Donald Trump will lose his presidential campaign – but what he represents isn’t going anywhere
Donald Trump, for all that he is pushing his supposed novelty as the great reason fearful Americans should vote for him, is actually part of a very old American story, even if he is probably personally unaware of this. Before dispatching him to the obscurity he so richly deserves, it is important to place Trump within the broader American political experience, if we are to understand what is going on in my fretful country.

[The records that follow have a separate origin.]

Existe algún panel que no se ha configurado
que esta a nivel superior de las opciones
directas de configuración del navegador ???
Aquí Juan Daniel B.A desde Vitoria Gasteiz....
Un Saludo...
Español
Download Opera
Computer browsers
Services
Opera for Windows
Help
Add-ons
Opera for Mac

Perhaps unsurprisingly given his abrupt, recent conversion to the Republican Party, Trump’s immediate political forebears were southern populists in the Democratic Party in the 1960s and 1970s. More than anyone else, he resembles – both in terms of his anti-establishment style and cynical if surprisingly effective opportunism over the country’s social divisions – George Wallace, rogue Democrat, who was the unofficial king of the white south during the days of civil rights tensions.
Trump’s political base is strikingly similar to Wallace’s: anxious, not particularly well-educated, lower middle class whites, worried that the changing world is passing them by. Above all else, today’s populists (in common with the earlier Wallace supporters) are yearning for a myth. They hanker after the beguiling simplicity of an America that never really existed, when a competitive world failed to intrude upon their rather cosseted lives.
It says it all that Trump’s strikingly effective campaign slogan, “Make America Great Again”, is in reality a code playing to his base’s basic fears and worldview. America used to be great in that it provided a prosperous life for “real Americans” (meaning lower middle class white workers without a college degree), who regardless of their skill set could count on a guaranteed, prosperous existence.
As the far more competitive era of globalisation has dawned – with its greater emphasis on education as being the key to economic success – Trump’s supporters are indeed right; they have been left behind.
Something – largely beneficial for the world in general and broadly for America in particular – has changed, but irredeemably not in their favour. There are more “winners” in the new age, but also more “losers”. The specific reason Trump harps on the notion of “winning” to anyone who will listen is that this feeling of success is precisely what his supporters have lost – above all economically for themselves – and what they yearn to have back.
There is also a foreign policy aspect to Trump’s thinking. By definition, the new multipolar world order means that, as powerful as it remains, America is in relative decline, as the rest of the world – from Trump bogeymen China and Mexico to other emerging markets – are growing in overall importance. If the specific worsening economic condition of Trump’s supporters is their primary complaint, they also see it reflected in terms of America’s diminution of power on the global stage.
Trump’s supporters yearn for the unipolar world, that brief halcyon time following the end of the Cold War when the US stood literally alone, largely being able to do whatever it wanted. And it is this loss of unfettered power that explains Trump’s otherwise quite mad assertions that the US will make Mexico pay for a wall to keep out immigrants that America builds, just as the US will blithely tax Chinese goods to the point that manufacturing jobs (the lower middle class’s former preserve) magically return to America. Trump ignores multipolarity because his base detests our new era, just as he celebrates the magical time when America could do as it pleased. It is just another way of turning back the clock, which is what this whole wild ride has been about.
But Trump’s political days are numbered. Primarily, he will lose due to simple maths. As was true for Wallace’s four runs for the presidency, Trump has what political pros would call a high floor but a low ceiling. Those who love him will always do so, but he is just not the sort of guy to ever win over anyone other than his fanatically loyal base. As the Republican primaries progress and the field narrows, 25 per cent (Trump’s base) is simply far too low a number to prevail. As the statistician Nate Silver put it, Trump represents 25 per cent of the 25 per cent of Americans who identify as Republicans, or 6 to 8 per cent of the electorate, roughly the percentage who think the Apollo moon landings were faked.
So Trump needs to be understood, as he represents the organic American populist school of thought, one not often heard of outside the confines of the US. But, odious as he is, Trump is not to be politically feared.